WHAT THIS TASK INVOLVES -> Wherever the word "ordem" appears in a line of the records, copy that line.

[Stored data entries]
↓↓↓
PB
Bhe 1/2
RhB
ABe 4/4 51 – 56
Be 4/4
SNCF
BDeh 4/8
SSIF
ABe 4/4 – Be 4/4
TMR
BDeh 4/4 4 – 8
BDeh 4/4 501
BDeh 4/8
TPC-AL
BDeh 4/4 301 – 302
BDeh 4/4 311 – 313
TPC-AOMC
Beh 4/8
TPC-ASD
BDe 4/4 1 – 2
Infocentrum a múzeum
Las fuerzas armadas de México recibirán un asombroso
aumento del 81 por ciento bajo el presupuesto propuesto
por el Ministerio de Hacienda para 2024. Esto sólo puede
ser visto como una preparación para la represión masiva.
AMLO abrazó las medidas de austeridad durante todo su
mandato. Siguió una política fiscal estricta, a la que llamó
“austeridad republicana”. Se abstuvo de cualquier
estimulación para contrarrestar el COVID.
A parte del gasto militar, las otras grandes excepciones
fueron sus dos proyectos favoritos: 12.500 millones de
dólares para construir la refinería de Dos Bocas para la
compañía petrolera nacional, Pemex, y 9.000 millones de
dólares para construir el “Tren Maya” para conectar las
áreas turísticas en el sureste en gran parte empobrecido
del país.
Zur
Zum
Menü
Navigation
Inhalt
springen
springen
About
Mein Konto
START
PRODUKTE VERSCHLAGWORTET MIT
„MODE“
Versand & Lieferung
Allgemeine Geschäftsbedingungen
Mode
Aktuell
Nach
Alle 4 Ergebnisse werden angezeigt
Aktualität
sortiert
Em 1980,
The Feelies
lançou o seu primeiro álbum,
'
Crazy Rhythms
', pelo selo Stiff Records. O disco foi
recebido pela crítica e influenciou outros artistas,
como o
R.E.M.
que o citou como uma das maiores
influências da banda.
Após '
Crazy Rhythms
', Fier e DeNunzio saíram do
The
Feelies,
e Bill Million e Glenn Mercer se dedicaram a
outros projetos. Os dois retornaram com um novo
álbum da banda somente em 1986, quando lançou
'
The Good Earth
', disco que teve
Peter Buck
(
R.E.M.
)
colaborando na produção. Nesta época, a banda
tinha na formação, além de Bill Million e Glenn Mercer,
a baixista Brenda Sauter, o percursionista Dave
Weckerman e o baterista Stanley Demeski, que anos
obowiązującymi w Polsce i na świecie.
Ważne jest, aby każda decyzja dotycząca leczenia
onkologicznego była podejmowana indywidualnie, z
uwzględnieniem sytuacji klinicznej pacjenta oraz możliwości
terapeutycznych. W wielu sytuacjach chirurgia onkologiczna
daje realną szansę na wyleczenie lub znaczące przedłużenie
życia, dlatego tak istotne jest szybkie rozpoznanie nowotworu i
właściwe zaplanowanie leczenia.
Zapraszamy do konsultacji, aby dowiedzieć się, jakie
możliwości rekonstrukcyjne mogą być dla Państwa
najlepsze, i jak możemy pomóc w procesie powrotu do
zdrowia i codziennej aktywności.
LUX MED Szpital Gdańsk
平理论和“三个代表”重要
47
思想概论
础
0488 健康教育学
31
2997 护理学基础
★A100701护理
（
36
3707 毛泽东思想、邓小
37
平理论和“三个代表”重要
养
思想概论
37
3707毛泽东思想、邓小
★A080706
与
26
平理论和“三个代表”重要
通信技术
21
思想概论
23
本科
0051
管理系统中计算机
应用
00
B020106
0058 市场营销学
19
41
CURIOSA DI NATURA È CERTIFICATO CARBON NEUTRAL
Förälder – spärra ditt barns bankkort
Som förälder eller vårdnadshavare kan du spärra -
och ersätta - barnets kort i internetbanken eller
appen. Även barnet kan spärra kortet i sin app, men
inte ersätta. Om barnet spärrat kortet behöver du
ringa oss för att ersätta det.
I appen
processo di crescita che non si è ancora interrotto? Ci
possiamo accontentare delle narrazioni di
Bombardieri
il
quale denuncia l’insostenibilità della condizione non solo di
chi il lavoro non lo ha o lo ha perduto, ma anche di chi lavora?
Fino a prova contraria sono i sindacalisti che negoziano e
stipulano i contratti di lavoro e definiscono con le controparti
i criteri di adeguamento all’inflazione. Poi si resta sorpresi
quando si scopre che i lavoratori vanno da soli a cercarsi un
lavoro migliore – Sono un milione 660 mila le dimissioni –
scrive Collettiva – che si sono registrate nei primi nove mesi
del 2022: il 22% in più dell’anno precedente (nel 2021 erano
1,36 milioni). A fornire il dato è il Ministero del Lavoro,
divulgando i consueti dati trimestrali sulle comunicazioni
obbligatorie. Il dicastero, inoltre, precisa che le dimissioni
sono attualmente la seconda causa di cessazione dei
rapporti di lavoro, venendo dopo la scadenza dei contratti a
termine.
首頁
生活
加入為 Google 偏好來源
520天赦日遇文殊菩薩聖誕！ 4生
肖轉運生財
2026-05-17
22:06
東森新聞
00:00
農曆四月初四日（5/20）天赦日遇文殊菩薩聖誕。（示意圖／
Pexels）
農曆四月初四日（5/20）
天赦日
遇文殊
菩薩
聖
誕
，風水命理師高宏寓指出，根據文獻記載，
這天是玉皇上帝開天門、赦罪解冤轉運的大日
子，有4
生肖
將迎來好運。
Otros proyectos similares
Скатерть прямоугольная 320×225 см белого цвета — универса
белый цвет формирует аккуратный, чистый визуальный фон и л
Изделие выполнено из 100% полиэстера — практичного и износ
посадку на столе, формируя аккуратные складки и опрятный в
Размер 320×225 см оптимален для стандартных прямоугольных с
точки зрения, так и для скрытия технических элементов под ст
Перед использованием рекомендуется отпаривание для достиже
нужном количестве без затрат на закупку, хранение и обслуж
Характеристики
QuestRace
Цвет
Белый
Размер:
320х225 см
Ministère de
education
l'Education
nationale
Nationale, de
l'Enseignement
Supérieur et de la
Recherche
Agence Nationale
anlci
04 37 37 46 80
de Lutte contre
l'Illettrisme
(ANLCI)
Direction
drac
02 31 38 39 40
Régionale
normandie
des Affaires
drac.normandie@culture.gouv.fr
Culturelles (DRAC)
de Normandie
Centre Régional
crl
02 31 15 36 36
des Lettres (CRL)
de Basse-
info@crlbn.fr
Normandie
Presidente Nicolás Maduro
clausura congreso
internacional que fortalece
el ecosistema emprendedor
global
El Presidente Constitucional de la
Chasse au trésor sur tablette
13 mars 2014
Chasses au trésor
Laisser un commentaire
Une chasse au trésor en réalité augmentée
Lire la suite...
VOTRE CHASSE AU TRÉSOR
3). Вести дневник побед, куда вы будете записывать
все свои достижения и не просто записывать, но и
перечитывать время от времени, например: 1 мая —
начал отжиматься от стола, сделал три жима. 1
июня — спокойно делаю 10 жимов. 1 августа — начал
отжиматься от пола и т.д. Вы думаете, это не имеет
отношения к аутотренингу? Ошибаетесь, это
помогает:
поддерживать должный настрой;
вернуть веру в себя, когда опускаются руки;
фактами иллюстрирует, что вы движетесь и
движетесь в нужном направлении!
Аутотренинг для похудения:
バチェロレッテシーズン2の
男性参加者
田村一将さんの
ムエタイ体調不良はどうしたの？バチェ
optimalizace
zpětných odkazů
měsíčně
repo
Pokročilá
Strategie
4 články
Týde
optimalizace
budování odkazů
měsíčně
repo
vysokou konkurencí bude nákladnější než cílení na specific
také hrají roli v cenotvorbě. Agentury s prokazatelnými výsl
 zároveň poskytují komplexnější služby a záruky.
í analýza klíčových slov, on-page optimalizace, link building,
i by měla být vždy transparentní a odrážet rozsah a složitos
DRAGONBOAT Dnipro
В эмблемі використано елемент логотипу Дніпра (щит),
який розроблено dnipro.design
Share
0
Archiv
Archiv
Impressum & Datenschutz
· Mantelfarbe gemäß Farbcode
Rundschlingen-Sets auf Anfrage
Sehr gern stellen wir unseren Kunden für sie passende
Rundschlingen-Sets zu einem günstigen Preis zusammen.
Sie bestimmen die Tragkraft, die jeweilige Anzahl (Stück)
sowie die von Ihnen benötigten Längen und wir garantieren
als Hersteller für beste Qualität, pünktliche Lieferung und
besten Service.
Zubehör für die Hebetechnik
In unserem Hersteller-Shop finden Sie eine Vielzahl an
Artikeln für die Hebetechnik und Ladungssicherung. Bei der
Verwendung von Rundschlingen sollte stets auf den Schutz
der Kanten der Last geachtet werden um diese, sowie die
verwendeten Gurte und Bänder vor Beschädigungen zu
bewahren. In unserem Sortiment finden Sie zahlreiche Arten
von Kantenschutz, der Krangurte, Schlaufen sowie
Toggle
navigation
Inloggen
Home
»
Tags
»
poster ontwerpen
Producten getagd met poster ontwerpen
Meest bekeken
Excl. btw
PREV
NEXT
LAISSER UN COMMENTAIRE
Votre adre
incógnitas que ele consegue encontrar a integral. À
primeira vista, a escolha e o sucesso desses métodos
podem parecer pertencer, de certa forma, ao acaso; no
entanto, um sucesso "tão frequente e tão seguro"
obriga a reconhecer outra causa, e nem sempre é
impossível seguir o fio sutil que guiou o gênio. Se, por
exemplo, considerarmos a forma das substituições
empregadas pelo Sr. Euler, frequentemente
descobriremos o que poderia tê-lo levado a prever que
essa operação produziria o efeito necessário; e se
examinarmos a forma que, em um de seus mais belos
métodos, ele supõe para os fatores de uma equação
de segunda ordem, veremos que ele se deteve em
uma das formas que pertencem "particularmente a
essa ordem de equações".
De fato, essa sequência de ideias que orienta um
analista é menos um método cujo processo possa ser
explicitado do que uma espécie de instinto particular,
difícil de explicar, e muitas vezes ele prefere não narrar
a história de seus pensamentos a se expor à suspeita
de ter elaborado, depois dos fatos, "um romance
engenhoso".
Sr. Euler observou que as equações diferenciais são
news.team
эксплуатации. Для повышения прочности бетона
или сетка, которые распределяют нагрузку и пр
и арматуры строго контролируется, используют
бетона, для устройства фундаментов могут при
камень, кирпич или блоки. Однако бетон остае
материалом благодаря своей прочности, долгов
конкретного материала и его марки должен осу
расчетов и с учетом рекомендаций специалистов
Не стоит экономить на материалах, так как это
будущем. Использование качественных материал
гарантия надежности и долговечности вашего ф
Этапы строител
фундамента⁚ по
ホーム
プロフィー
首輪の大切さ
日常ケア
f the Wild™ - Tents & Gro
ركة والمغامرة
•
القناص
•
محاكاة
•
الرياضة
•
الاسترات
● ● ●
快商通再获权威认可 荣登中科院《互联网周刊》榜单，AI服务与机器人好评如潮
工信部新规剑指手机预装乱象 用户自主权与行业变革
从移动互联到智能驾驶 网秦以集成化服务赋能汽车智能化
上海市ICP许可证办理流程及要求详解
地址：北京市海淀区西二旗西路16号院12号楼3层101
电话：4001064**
↑↑↑
SOLVED PROBLEM ->
de segunda ordem, veremos que ele se deteve em
essa ordem de equações".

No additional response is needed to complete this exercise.